Finally a media example!

All very interesting you might say, but isn’t this a ‘media’ blog?
Indeed it is, but just as any great sauce needs to be based on a good stock (yes I spent the best part of a decade at a leading French bank), so a meaningful media valuation needs to be rooted in a coherent and consistent valuation for the market against which one can assess the relative risk and return.

But where to start?  Well, why not go from the sublime to the ridiculous and choose a stock from the valuation extremes; at least from the perspective of traditional earnings based criteria – Yell.

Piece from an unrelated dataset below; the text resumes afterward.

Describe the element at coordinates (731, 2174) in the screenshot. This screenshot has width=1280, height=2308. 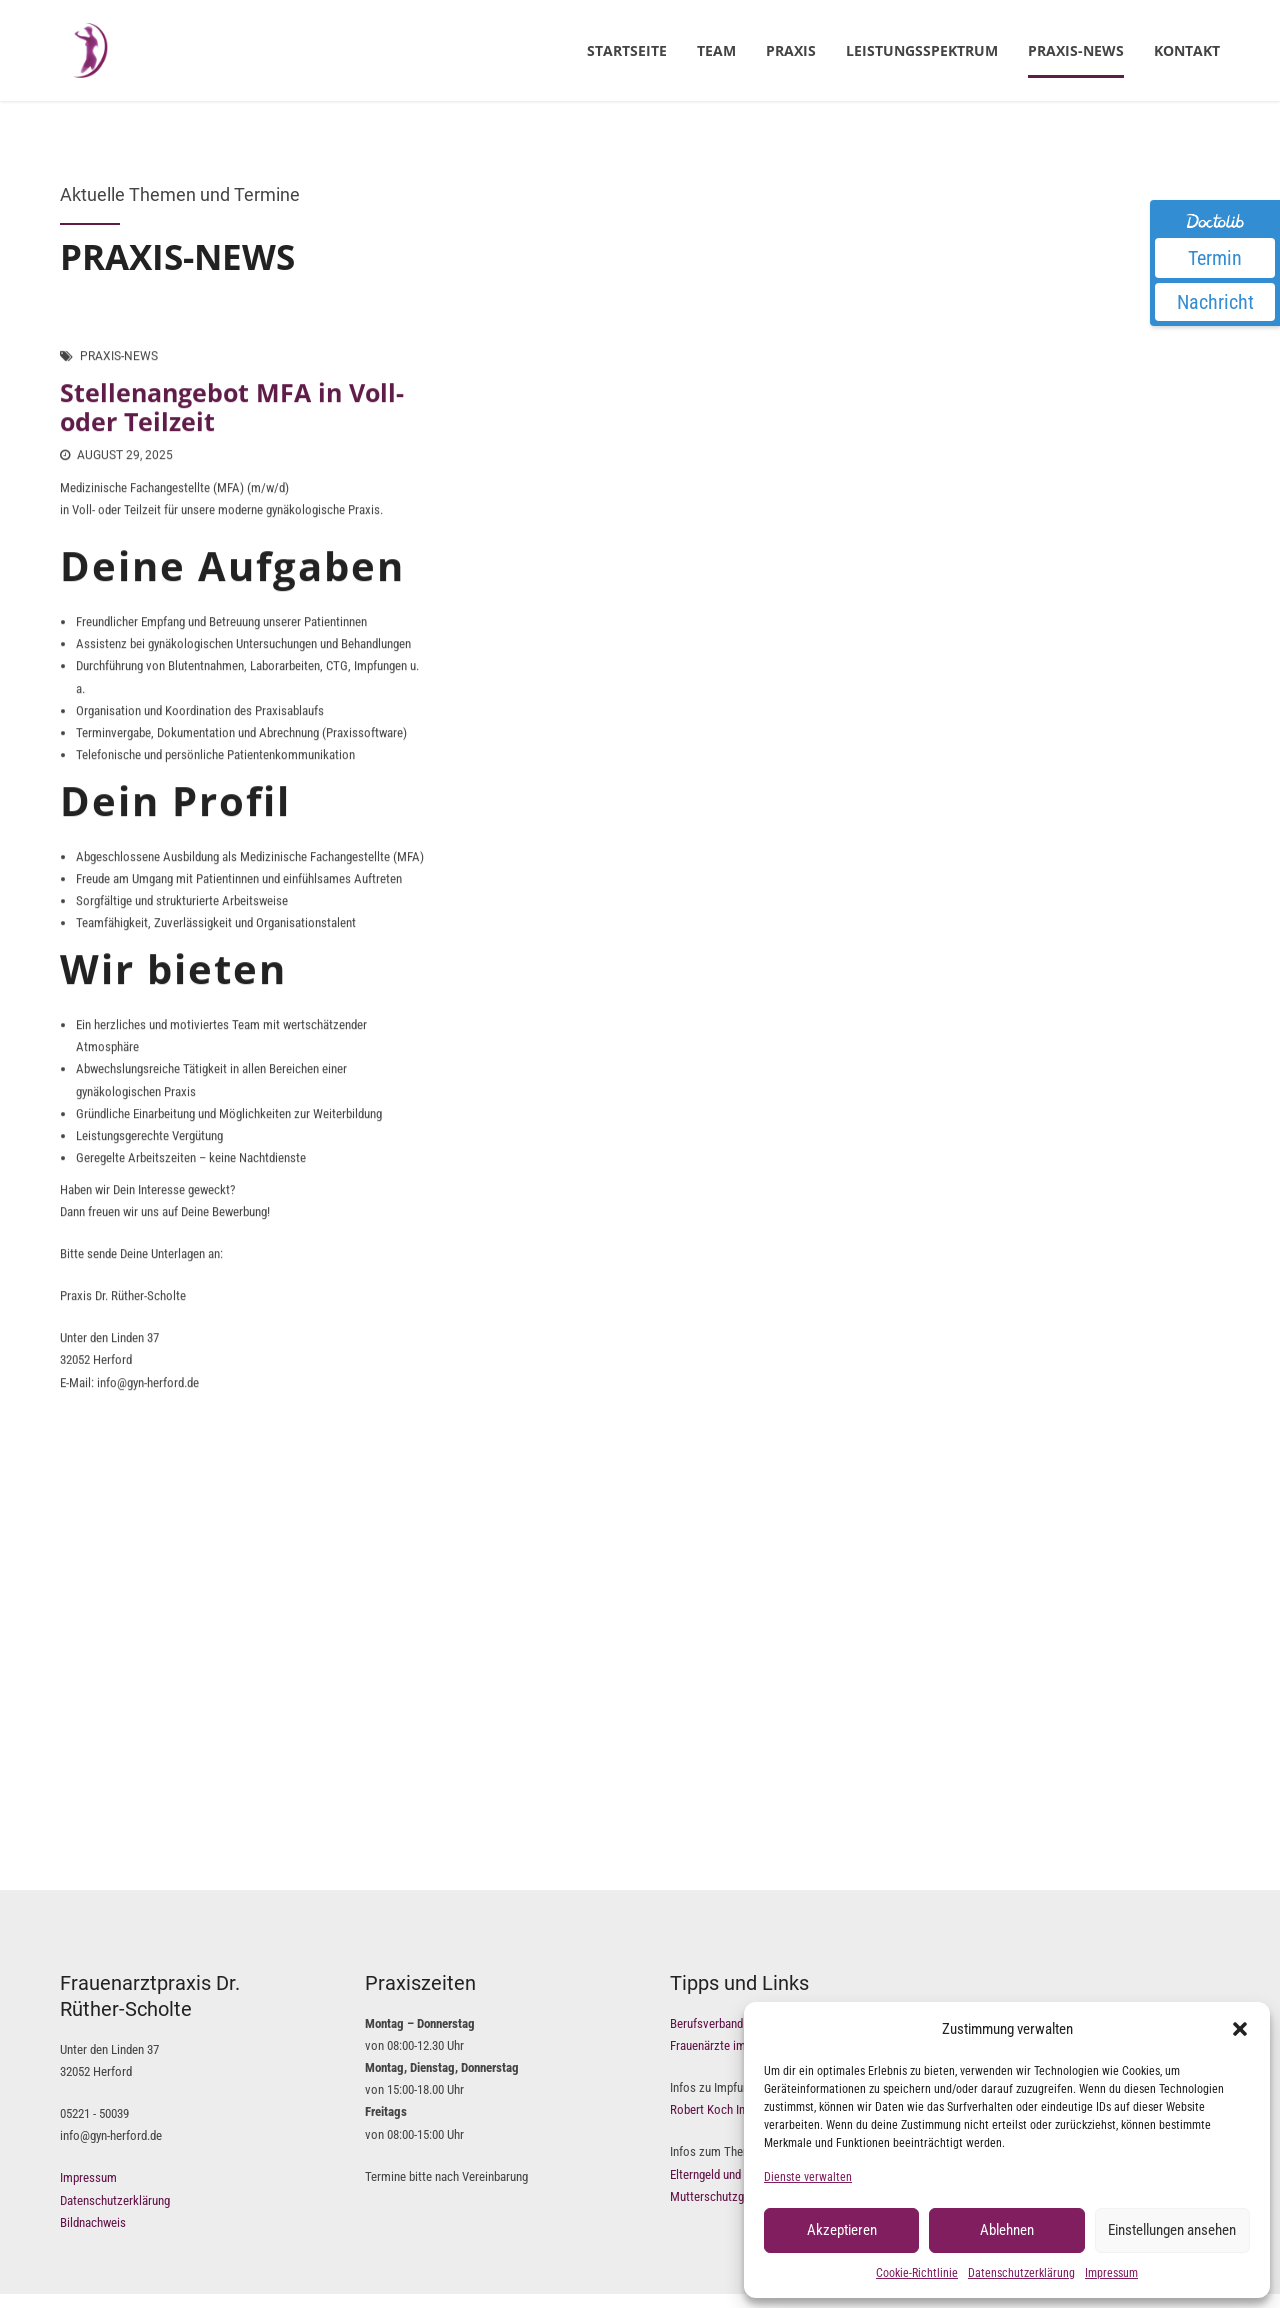
I see `Elterngeld und Elternzeit` at that location.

“Broker cuts its target price for Yell by 38%!” While perhaps a little belated given that the shares at 7p are already below the revised target of 8p, the event is of interest in that it highlights the absurd attempts at valuation accuracy. On an earnings basis, the shares may have seemed cheap when they halved from 10x earnings to 5x, then to 4x, to 3x and now to 2x. Since all these metrics are broadly meaningless, none have so far provided the fundamental support level than many bulls have hoped.

PER – 15x, 10x, 2x. Take your pick, they are all irrelevant as a valuation metric

As I have already argued from my earlier blogs, that beyond the tax shield, the cake doesn’t get bigger when you cut it into more slices. Valuing an equity from post interest earnings irrespective of its capital structure can provide the illusion of value accretion from enhancing earnings, but in the real world markets continue to value to overall value of the operations, less the NPV of liabilities. Think of the operations as the proverbial iceberg, with the volume above the water representing the market value of the equity and the submerged portion representing the NPV of the liabilities. For Yell, this relationship is somewhat extreme, in that the equity component represents a mere 6% of the overall value of the business. For an analyst to confidently cut 38% off their value of the equity may sound punchy, but this represents a mere 2% cut in overall valuation which is certainly a lot less than the margin of error I would factor in to my valuation an a multitude of issues such as market ECC, the companies structural growth prospects, margins etc.

Yell’s MV represents < 6% of EV, which is way less than my margin of error

Notwithstanding the extremes of the Yell financial leverage, a valuation analysis on an EV and operational FCF yield basis starts to make a lot more sense when translated into a growth rating. Here we can see a growth rating that was raised from around +2% CAGR at the time of floatation to over +4% as expansion into the US lulled a market into believing that this mature segment might still have some legs left in it. Once online migration and recession hit however and organic revenues turned negative, the perceived growth rating evaporated along with it.
Growth rating – systematic relationship to organic revenue delivery
Facing a structural decline in classified revenues and possibly also margins against an equity component that is less than 6% above the NPV of liabilities, Yell’s equity probably owes more to expectations of the market’s overall ECC than any real confidence one can have with regards its own specific medium term forecasts. On my own forecasts and applying a 0-2% CAGR growth rating ranges I would get an equity range anywhere between -19p ps and +16p. This however assumes they can deliver on my reducing rates of revenue decline (to -5% for Cal 2011 and to 0% by 2013), notwithstanding their continued revenue shortfalls against budgets. Applying a more realistic margin of error to my central case revenue targets of +2.5%/-5% pa, would widen this valuation range to anywhere between -60p ps and +26p ps. Is it any surprise that markets treat these shares as little more than momentum plays on short term revenue trajectory or an option on changes in market ECC?